Before pruning After pruning
No longer sad over the fruit that will never reach its full potential but excited for the fruit that now has a chance to become even sweeter and juicier than before. As I stood there pruning away looking at each branch and deciding where to prune a little thought pops into my head. I wonder if this is how God feels when he is pruning me? I can just imagine him looking at me as a whole and then looking at my individual branches and deciding which ones are weak and which ones are strong. Then pruning the things in my life that might cause my weak branch to break away from my trunk (Jesus). I can just picture him with his eyes full of love and whispering sweetly as he pulls off a fruit because it just isn't meant to grow anymore. I can see him looking at the ones he leaves just picturing what they will become. How sweet and beautiful they will be to him.
At some point I decided that this job was to precious to do while wearing my gloves and so I took them off so that I could feel each peach. The ones that I was leaving and the ones that I was removing. I couldn't help but think about how much more God loves me than I love my tree. How precious my fruit must feel to him. How full his hands must get sometimes when there is so much that needs to be pruned away.
While I walked around gathering all the fruit that didn't make it into my bucket I was thinking again about those little peaches that will never be. For two trees there seemed to be an awful lot of pruned peaches.

Then I focused on what was left on the trees and I was again excited over the fruit that my trees would produce for us to enjoy.

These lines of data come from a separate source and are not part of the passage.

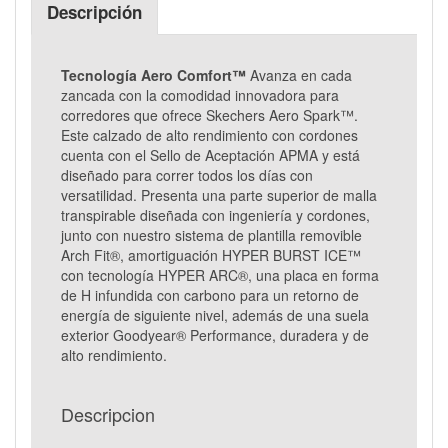
Descripción
Tecnología Aero Comfort™
Avanza en cada
zancada con la comodidad innovadora para
corredores que ofrece Skechers Aero Spark™.
Este calzado de alto rendimiento con cordones
cuenta con el Sello de Aceptación APMA y está
diseñado para correr todos los días con
versatilidad. Presenta una parte superior de malla
transpirable diseñada con ingeniería y cordones,
junto con nuestro sistema de plantilla removible
Arch Fit®, amortiguación HYPER BURST ICE™
con tecnología HYPER ARC®, una placa en forma
de H infundida con carbono para un retorno de
energía de siguiente nivel, además de una suela
exterior Goodyear® Performance, duradera y de
alto rendimiento.
Descripcion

Now if I can only keep the birds away!
But blessed is the man who trusts in the LORD
whose confidence is in him.
He will be like a tree planted by the water that
sends out its roots by the stream.
It does not fear when heat comes;
its leaves are always green.
It has no worries in a year of drought
and it never fails to bear fruit.
Jeremiah 17:7-8
My mini orchard includes two peach trees, two apple trees and two cherry trees.